# WHAT IS EXPECTED
Lines to restate from the data below: from the one containing "Fit with Draft Beer Tapping" to the one containing "Upfront Pricing", both included. Give them again exactly, and only them.

Records from a data collection:
================================

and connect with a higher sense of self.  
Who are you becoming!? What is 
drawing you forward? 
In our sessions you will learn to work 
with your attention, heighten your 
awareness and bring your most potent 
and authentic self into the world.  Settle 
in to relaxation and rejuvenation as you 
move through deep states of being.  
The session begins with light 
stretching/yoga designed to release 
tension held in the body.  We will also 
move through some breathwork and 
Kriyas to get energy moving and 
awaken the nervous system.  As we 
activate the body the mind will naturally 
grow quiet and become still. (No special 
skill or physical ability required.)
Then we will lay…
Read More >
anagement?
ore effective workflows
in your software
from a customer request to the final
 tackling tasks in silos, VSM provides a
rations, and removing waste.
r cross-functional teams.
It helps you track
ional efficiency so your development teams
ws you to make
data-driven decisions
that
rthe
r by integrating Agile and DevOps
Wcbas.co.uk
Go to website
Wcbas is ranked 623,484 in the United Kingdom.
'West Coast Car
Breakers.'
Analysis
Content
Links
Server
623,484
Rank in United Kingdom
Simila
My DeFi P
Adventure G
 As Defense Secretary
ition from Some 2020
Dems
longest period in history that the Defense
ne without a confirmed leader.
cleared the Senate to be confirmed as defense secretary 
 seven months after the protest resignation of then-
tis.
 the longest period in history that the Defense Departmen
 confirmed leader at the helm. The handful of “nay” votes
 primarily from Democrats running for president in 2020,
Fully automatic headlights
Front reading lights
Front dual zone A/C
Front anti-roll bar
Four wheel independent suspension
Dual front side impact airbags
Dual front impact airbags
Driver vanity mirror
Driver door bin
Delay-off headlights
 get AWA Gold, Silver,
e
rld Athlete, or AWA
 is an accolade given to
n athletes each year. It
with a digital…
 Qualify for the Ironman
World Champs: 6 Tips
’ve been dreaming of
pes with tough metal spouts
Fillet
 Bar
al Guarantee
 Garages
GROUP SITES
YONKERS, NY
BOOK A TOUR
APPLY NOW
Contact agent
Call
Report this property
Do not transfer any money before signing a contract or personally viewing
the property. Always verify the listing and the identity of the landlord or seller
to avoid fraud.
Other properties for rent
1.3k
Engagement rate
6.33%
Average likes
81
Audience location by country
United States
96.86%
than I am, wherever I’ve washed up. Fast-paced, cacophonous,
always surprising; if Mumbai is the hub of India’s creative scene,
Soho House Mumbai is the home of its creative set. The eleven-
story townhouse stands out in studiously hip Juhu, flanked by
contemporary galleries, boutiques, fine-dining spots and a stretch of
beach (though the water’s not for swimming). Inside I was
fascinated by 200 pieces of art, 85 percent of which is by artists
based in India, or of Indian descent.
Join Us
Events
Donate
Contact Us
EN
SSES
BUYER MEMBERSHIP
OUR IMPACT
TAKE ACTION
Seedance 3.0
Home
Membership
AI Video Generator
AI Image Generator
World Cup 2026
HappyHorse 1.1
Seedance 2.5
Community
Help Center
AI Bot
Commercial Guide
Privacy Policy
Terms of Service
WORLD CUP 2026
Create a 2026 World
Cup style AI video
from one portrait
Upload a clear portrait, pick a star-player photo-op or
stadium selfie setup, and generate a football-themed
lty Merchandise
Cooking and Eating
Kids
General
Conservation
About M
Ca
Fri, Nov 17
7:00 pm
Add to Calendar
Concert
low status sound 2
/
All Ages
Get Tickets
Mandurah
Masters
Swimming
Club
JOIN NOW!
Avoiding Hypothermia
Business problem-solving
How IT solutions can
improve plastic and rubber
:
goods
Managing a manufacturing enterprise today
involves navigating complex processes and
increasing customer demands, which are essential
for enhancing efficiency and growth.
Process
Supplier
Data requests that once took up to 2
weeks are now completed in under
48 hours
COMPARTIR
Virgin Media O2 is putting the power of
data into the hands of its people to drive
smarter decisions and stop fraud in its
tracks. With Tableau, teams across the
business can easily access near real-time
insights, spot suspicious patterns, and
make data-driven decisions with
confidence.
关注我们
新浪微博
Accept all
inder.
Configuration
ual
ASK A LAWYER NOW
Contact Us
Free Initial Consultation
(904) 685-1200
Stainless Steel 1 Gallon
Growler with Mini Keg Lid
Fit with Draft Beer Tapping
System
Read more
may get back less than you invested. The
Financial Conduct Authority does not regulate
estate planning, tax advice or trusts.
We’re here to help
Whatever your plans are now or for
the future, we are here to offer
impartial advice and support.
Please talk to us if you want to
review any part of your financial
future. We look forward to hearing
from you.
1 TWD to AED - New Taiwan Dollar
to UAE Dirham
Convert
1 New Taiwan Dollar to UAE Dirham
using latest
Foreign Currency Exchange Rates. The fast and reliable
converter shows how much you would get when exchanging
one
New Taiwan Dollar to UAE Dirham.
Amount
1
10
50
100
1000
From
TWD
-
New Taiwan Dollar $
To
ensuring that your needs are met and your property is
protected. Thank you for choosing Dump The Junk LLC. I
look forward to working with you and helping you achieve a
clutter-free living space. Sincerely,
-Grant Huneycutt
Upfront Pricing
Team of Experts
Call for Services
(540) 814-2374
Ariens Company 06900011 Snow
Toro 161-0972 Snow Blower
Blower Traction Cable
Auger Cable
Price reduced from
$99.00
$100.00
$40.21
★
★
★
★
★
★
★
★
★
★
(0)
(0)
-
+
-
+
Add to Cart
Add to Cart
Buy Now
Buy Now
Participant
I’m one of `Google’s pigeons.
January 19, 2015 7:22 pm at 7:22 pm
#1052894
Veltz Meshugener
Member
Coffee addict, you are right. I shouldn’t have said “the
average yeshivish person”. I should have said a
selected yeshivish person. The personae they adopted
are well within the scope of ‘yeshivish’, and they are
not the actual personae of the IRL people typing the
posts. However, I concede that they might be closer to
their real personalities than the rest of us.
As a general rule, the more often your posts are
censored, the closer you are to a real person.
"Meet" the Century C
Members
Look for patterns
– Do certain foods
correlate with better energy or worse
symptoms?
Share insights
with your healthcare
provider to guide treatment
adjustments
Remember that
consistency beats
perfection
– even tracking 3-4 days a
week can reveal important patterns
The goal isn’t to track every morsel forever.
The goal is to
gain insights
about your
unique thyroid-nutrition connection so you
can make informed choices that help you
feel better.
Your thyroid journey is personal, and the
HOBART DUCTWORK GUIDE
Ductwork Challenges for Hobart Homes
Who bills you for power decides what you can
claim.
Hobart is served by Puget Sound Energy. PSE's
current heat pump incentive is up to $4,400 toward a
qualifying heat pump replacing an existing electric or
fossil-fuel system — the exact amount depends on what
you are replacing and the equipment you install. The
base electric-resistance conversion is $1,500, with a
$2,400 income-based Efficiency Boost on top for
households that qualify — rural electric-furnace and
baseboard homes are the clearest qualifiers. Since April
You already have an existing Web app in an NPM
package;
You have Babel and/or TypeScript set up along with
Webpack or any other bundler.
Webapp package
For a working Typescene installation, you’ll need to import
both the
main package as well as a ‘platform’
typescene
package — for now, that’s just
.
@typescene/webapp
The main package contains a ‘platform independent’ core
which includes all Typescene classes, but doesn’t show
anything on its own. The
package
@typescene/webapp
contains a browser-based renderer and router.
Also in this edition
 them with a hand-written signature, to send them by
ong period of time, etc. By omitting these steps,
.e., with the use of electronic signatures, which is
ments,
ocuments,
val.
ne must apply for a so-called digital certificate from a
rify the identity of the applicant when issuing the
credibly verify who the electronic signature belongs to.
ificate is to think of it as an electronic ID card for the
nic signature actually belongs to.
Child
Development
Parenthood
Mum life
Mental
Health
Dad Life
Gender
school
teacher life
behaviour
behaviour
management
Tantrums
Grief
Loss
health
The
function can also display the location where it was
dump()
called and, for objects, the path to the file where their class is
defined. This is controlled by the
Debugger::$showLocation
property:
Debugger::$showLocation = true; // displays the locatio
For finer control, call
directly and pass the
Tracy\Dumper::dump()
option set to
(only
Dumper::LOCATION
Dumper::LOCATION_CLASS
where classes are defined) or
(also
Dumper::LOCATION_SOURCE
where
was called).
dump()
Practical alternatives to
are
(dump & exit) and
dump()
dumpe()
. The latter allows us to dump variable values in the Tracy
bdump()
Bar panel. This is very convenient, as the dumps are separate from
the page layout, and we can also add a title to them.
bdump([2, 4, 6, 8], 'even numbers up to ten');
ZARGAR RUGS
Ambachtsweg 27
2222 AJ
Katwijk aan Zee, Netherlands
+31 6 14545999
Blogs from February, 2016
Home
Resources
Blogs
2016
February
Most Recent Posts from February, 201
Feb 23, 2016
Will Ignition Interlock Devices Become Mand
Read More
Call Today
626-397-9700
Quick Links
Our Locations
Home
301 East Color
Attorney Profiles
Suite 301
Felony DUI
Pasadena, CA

================================

# WRITTEN REPLY
Fit with Draft Beer Tapping
System
Read more
may get back less than you invested. The
Financial Conduct Authority does not regulate
estate planning, tax advice or trusts.
We’re here to help
Whatever your plans are now or for
the future, we are here to offer
impartial advice and support.
Please talk to us if you want to
review any part of your financial
future. We look forward to hearing
from you.
1 TWD to AED - New Taiwan Dollar
to UAE Dirham
Convert
1 New Taiwan Dollar to UAE Dirham
using latest
Foreign Currency Exchange Rates. The fast and reliable
converter shows how much you would get when exchanging
one
New Taiwan Dollar to UAE Dirham.
Amount
1
10
50
100
1000
From
TWD
-
New Taiwan Dollar $
To
ensuring that your needs are met and your property is
protected. Thank you for choosing Dump The Junk LLC. I
look forward to working with you and helping you achieve a
clutter-free living space. Sincerely,
-Grant Huneycutt
Upfront Pricing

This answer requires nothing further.